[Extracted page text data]

►

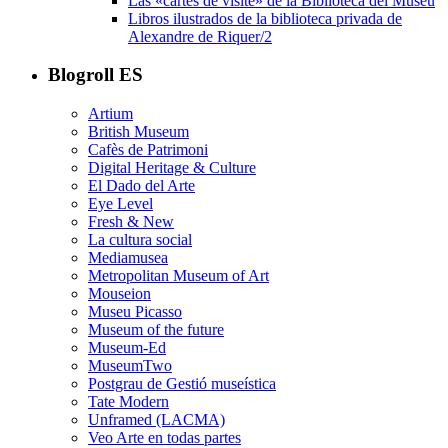
Las «cartes de visite» de la Biblioteca del Museu
Libros ilustrados de la biblioteca privada de
Alexandre de Riquer/2
Blogroll ES
Artium
British Museum
Cafès de Patrimoni
Digital Heritage & Culture
El Dado del Arte
Eye Level
Fresh & New
La cultura social
Mediamusea
Metropolitan Museum of Art
Mouseion
Museu Picasso
Museum of the future
Museum-Ed
MuseumTwo
Postgrau de Gestió museística
Tate Modern
Unframed (LACMA)
Veo Arte en todas partes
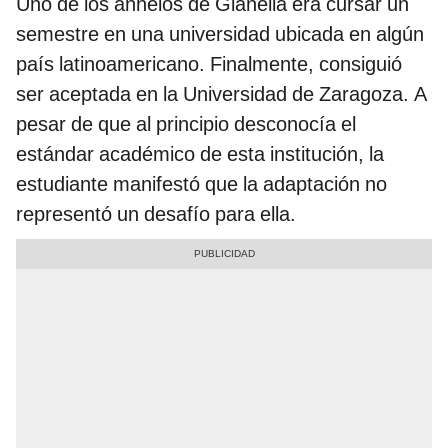
Uno de los anhelos de Gianella era cursar un
semestre en una universidad ubicada en algún
país latinoamericano. Finalmente, consiguió
ser aceptada en la Universidad de Zaragoza. A
pesar de que al principio desconocía el
estándar académico de esta institución, la
estudiante manifestó que la adaptación no
representó un desafío para ella.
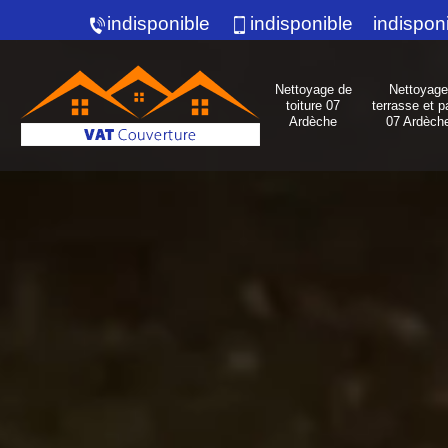
indisponible
indisponible
indispon
Nettoyage de
Nettoyage
toiture 07
terrasse et p
Ardèche
07 Ardèch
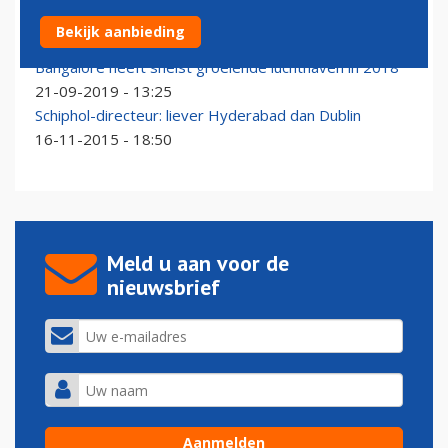
KLM verhoogt frequentie naar Hyderabad begin 2026
Bekijk aanbieding
10-12-2025 - 11:29
Bangalore heeft snelst groeiende luchthaven in 2018
21-09-2019 - 13:25
Schiphol-directeur: liever Hyderabad dan Dublin
16-11-2015 - 18:50
Meld u aan voor de
nieuwsbrief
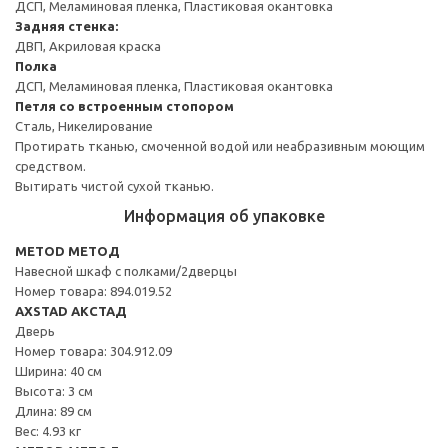
ДСП, Меламиновая пленка, Пластиковая окантовка
Задняя стенка:
ДВП, Акриловая краска
Полка
ДСП, Меламиновая пленка, Пластиковая окантовка
Петля со встроенным стопором
Сталь, Никелирование
Протирать тканью, смоченной водой или неабразивным моющим
средством.
Вытирать чистой сухой тканью.
Информация об упаковке
METOD МЕТОД
Навесной шкаф с полками/2дверцы
Номер товара: 894.019.52
AXSTAD АКСТАД
Дверь
Номер товара: 304.912.09
Ширина: 40 см
Высота: 3 см
Длина: 89 см
Вес: 4.93 кг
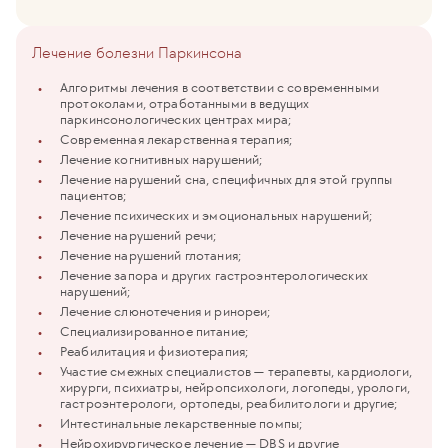
Лечение болезни Паркинсона
Алгоритмы лечения в соответствии с современными
протоколами, отработанными в ведущих
паркинсонологических центрах мира;
Современная лекарственная терапия;
Лечение когнитивных нарушений;
Лечение нарушений сна, специфичных для этой группы
пациентов;
Лечение психических и эмоциональных нарушений;
Лечение нарушений речи;
Лечение нарушений глотания;
Лечение запора и других гастроэнтерологических
нарушений;
Лечение слюнотечения и ринореи;
Специализированное питание;
Реабилитация и физиотерапия;
Участие смежных специалистов — терапевты, кардиологи,
хирурги, психиатры, нейропсихологи, логопеды, урологи,
гастроэнтерологи, ортопеды, реабилитологи и другие;
Интестинальные лекарственные помпы;
Нейрохирургическое лечение — DBS и другие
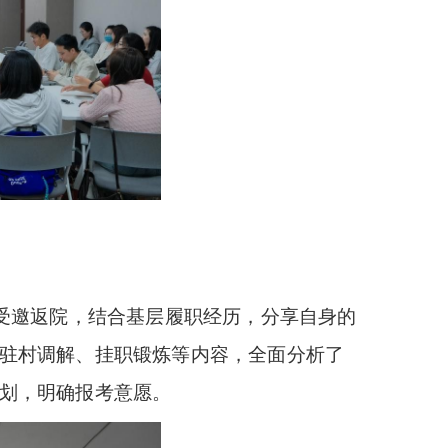
恩受邀返院，结合基层履职经历，分享自身的
驻村调解、挂职锻炼等内容，全面分析了
划，明确报考意愿。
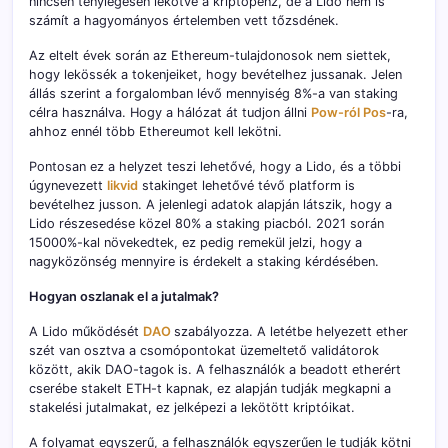
nincsen ténylegesen lekötve a kriptopénz, de a Lido nem is
számít a hagyományos értelemben vett tőzsdének.
Az eltelt évek során az Ethereum-tulajdonosok nem siettek,
hogy lekössék a tokenjeiket, hogy bevételhez jussanak. Jelen
állás szerint a forgalomban lévő mennyiség 8%-a van staking
célra használva. Hogy a hálózat át tudjon állni
Pow-ról Pos
-ra,
ahhoz ennél több Ethereumot kell lekötni.
Pontosan ez a helyzet teszi lehetővé, hogy a Lido, és a többi
úgynevezett
likvid
stakinget lehetővé tévő platform is
bevételhez jusson. A jelenlegi adatok alapján látszik, hogy a
Lido részesedése közel 80% a staking piacból. 2021 során
15000%-kal növekedtek, ez pedig remekül jelzi, hogy a
nagyközönség mennyire is érdekelt a staking kérdésében.
Hogyan oszlanak el a jutalmak?
A Lido működését
DAO
szabályozza. A letétbe helyezett ether
szét van osztva a csomópontokat üzemeltető validátorok
között, akik DAO-tagok is. A felhasználók a beadott etherért
cserébe stakelt ETH-t kapnak, ez alapján tudják megkapni a
stakelési jutalmakat, ez jelképezi a lekötött kriptóikat.
A folyamat egyszerű, a felhasználók egyszerűen le tudják kötni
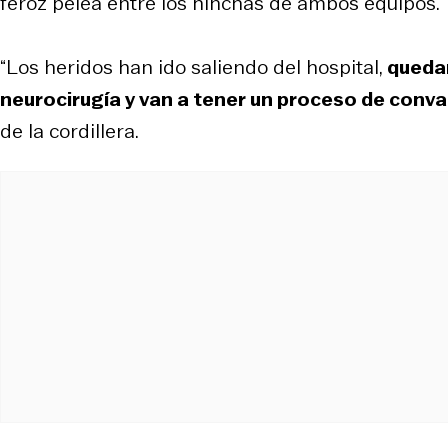
feroz pelea entre los hinchas de ambos equipos.
“Los heridos han ido saliendo del hospital,
quedan
neurocirugía y van a tener un proceso de conva
de la cordillera.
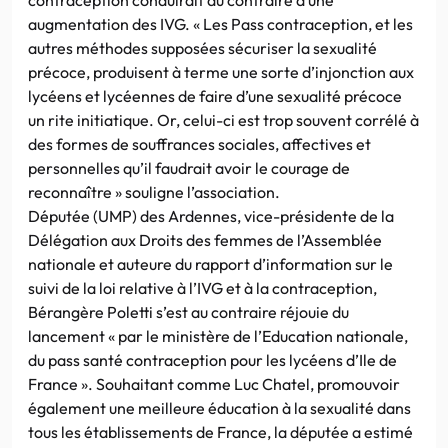
augmentation des IVG. « Les Pass contraception, et les
autres méthodes supposées sécuriser la sexualité
précoce, produisent à terme une sorte d’injonction aux
lycéens et lycéennes de faire d’une sexualité précoce
un rite initiatique. Or, celui-ci est trop souvent corrélé à
des formes de souffrances sociales, affectives et
personnelles qu’il faudrait avoir le courage de
reconnaître » souligne l’association.
Députée (UMP) des Ardennes, vice-présidente de la
Délégation aux Droits des femmes de l’Assemblée
nationale et auteure du rapport d’information sur le
suivi de la loi relative à l’IVG et à la contraception,
Bérangère Poletti s’est au contraire réjouie du
lancement « par le ministère de l’Education nationale,
du pass santé contraception pour les lycéens d’Ile de
France ». Souhaitant comme Luc Chatel, promouvoir
également une meilleure éducation à la sexualité dans
tous les établissements de France, la députée a estimé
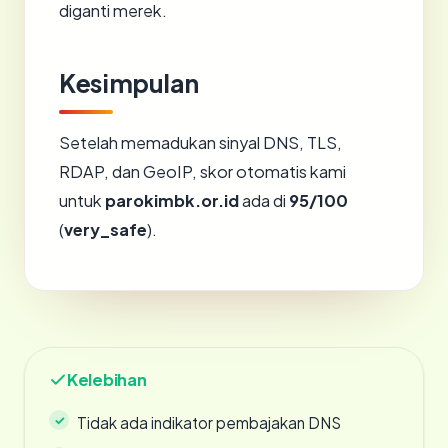
diganti merek.
Kesimpulan
Setelah memadukan sinyal DNS, TLS,
RDAP, dan GeoIP, skor otomatis kami
untuk
parokimbk.or.id
ada di
95/100
(
very_safe
).
Kelebihan
Tidak ada indikator pembajakan DNS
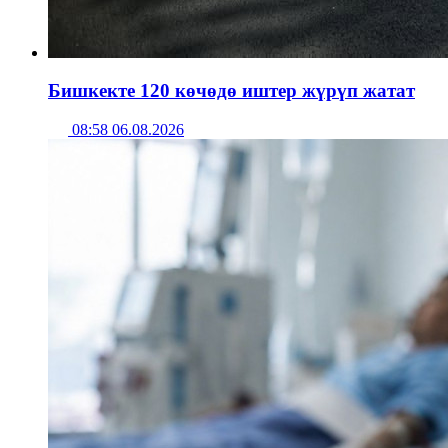
Бишкекте 120 көчөдө иштер жүрүп жатат
08:58 06.08.2026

◄

Your output should be the lines above from the one that contains "Специализированное питание;" through the one that contains "Délégation aux Droits", word for word, with pictures left out.

Специализированное питание;
Реабилитация и физиотерапия;
Участие смежных специалистов — терапевты, кардиологи,
хирурги, психиатры, нейропсихологи, логопеды, урологи,
гастроэнтерологи, ортопеды, реабилитологи и другие;
Интестинальные лекарственные помпы;
Нейрохирургическое лечение — DBS и другие
恩受邀返院，结合基层履职经历，分享自身的
驻村调解、挂职锻炼等内容，全面分析了
划，明确报考意愿。
nincsen ténylegesen lekötve a kriptopénz, de a Lido nem is
számít a hagyományos értelemben vett tőzsdének.
Az eltelt évek során az Ethereum-tulajdonosok nem siettek,
hogy lekössék a tokenjeiket, hogy bevételhez jussanak. Jelen
állás szerint a forgalomban lévő mennyiség 8%-a van staking
célra használva. Hogy a hálózat át tudjon állni
Pow-ról Pos
-ra,
ahhoz ennél több Ethereumot kell lekötni.
Pontosan ez a helyzet teszi lehetővé, hogy a Lido, és a többi
úgynevezett
likvid
stakinget lehetővé tévő platform is
bevételhez jusson. A jelenlegi adatok alapján látszik, hogy a
Lido részesedése közel 80% a staking piacból. 2021 során
15000%-kal növekedtek, ez pedig remekül jelzi, hogy a
nagyközönség mennyire is érdekelt a staking kérdésében.
Hogyan oszlanak el a jutalmak?
A Lido működését
DAO
szabályozza. A letétbe helyezett ether
szét van osztva a csomópontokat üzemeltető validátorok
között, akik DAO-tagok is. A felhasználók a beadott etherért
cserébe stakelt ETH-t kapnak, ez alapján tudják megkapni a
stakelési jutalmakat, ez jelképezi a lekötött kriptóikat.
A folyamat egyszerű, a felhasználók egyszerűen le tudják kötni
feroz pelea entre los hinchas de ambos equipos.
“Los heridos han ido saliendo del hospital,
quedan
neurocirugía y van a tener un proceso de conva
de la cordillera.
augmentation des IVG. « Les Pass contraception, et les
autres méthodes supposées sécuriser la sexualité
précoce, produisent à terme une sorte d’injonction aux
lycéens et lycéennes de faire d’une sexualité précoce
un rite initiatique. Or, celui-ci est trop souvent corrélé à
des formes de souffrances sociales, affectives et
personnelles qu’il faudrait avoir le courage de
reconnaître » souligne l’association.
Députée (UMP) des Ardennes, vice-présidente de la
Délégation aux Droits des femmes de l’Assemblée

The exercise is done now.